Royal engagement excites Chinese netizens
Updated: 2010-12-03 14:21
By Eric Jou and Su Zhou (China Daily European Weekly)
Britain's Prince William and his fiancee Kate Middleton at St. James's Palace in London on Nov 16.[Photo/Agencies]
Online users offer well wishes to prince, fiancee as businesses cash in on interest
The Chinese blogosphere is abuzz with excitement over Prince William and his longtime girlfriend Kate Middleton's engagement.
Chinese online users are lapping up the royal romance with online hits about the prince increasing 2000 percent after the announcement was made, web giant Baidu revealed.
Chinese netizens are particularly hopeful for a fairytale ending for the royal couple and wished them well.
"I hope this will be a true Cinderella story," Man Tingfang said.
"Prince William and Kate!
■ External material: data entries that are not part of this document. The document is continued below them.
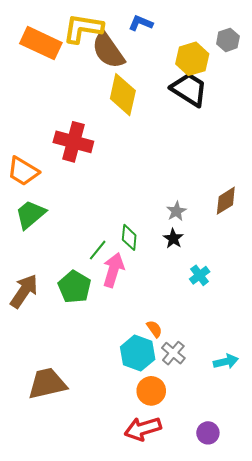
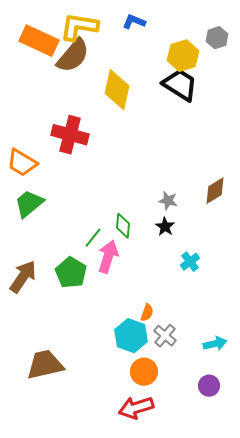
brown semicircle: (108, 50) -> (73, 56), moved, turned -105
gray star: (176, 211) -> (168, 201), turned -30
orange semicircle: (154, 329) -> (147, 313), turned 54
purple circle: (208, 433) -> (209, 386), moved

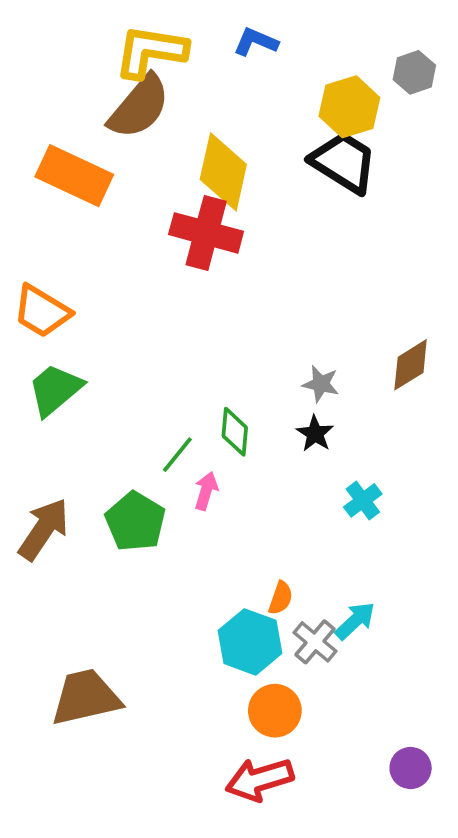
orange rectangle: (39, 41) -> (74, 176), moved
red cross: (70, 135) -> (206, 233), moved
pink arrow: (108, 257) -> (206, 491), size x0.6
cyan arrow: (215, 344) -> (355, 621), moved, turned -30
purple circle: (209, 386) -> (411, 768), moved

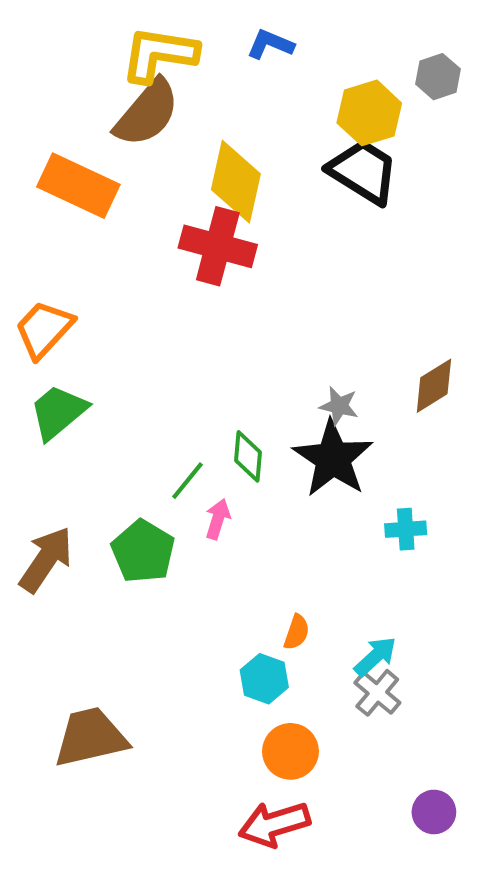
orange trapezoid: (42, 311) -> (44, 329), turned 102
black star: (315, 434) -> (333, 458), size x2.0
cyan cross: (363, 500) -> (406, 529), moved, turned 33
cyan hexagon: (250, 642) -> (264, 679), size x0.7
gray cross: (315, 642) -> (377, 693), moved

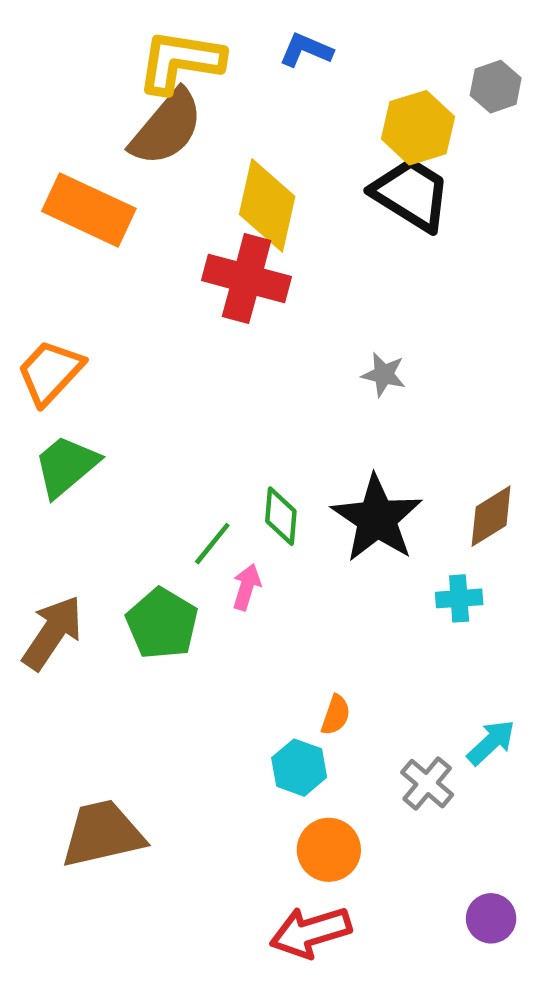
brown diamond: (434, 386) -> (491, 516), moved
gray star: (339, 406) -> (384, 375), moved
cyan arrow: (375, 656) -> (491, 742), moved

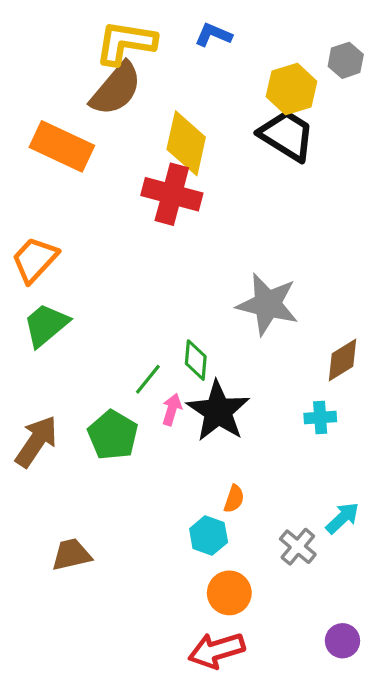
gray star: (384, 375) -> (268, 304), moved, size x2.0
black star: (377, 518) -> (218, 411), moved
brown trapezoid: (103, 834) -> (71, 555), moved, size x0.7

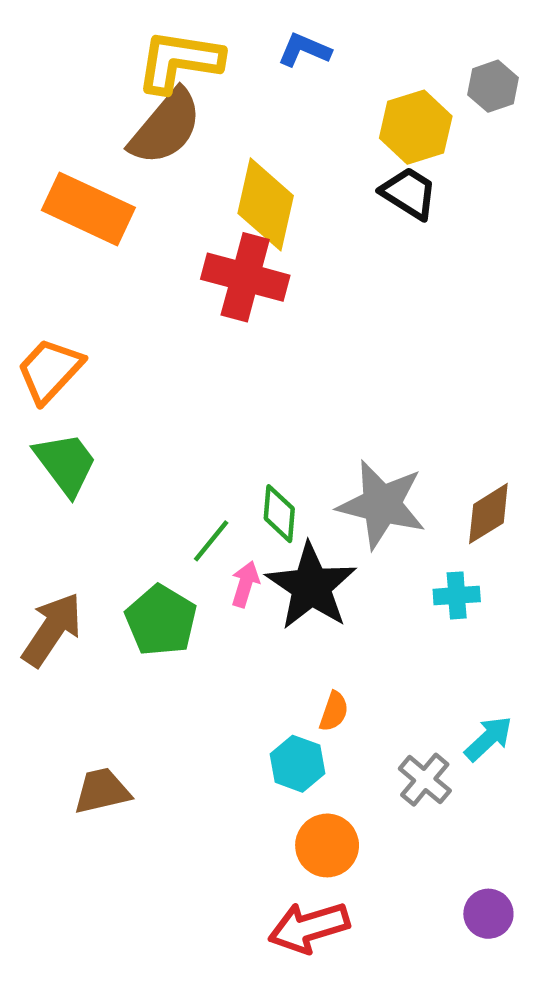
black trapezoid: (287, 135) -> (409, 193), size x0.7
gray star: (268, 304) -> (382, 505), moved
green trapezoid: (46, 325) -> (66, 464), turned 93

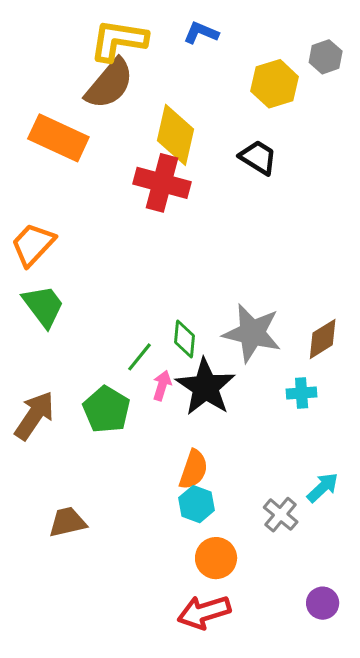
black trapezoid: (409, 193) -> (258, 157), moved
orange semicircle: (334, 711) -> (194, 470), moved, size x1.5

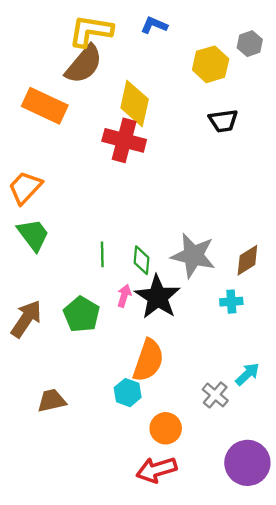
black trapezoid: (258, 157) -> (223, 121), moved, turned 140
green line: (139, 357) -> (102, 254), moved, turned -40
orange semicircle: (194, 470) -> (148, 360), size x1.4
cyan hexagon: (197, 504) -> (128, 393), moved
purple circle: (323, 603) -> (247, 463), size x1.8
I'm looking forward to a grand wedding," online user Cici 3868 posted on a forum. "His mother Diana would be very proud."
Word of the engagement also led to a series of Chinese businesses trying to cash in on the excitement.
Online jewelry companies, such as www.Jinhe99.com, are already capitalizing on the wave of interest by selling rings that resemble Middleton's very own ring with a ticket price 99,999 yuan (11,500 euros).
Middleton's ring is the same engagement ring that Princess Diana received in 1982.
"When we saw the announcement we realized that the ring closely resembled one of our own models except that Diana's ring had more carats," said Jiang Yunming, manager of the Shenzhen-based online store.
"Almost immediately, online fans noticed our ring, and there have been a lot of orders inquiring about its purchase or orders for custom-made rings that look liked Diana's.
"There was even one inquiry about making a ring more expensive than Diana's."
China Daily has published 11 articles that directly relate to the engagement.
The Chinese language Global Times international page editor Zhang Wen, said it was an interesting event and his publication had run four different royal articles since Nov 16.
Despite the amount of interest generated online and in newspapers there are still many ordinary Chinese who had not heard about it, or did not care enough.
Guo Zhihai, administrative secretary of Renmin University's School of Journalism and Communication, said that people will care because they have some kind of interest in the issue, but unless there is any particular connection to the average person, most will not.
"I heard about his engagement but I don't care," said Fei Yinyi, a graduate student in Shanghai.
"There are more important things going on."
"I didn't know about it," said a Beijing resident named Zhou. "Why should I care? I should be caring about the price of cabbages going up instead."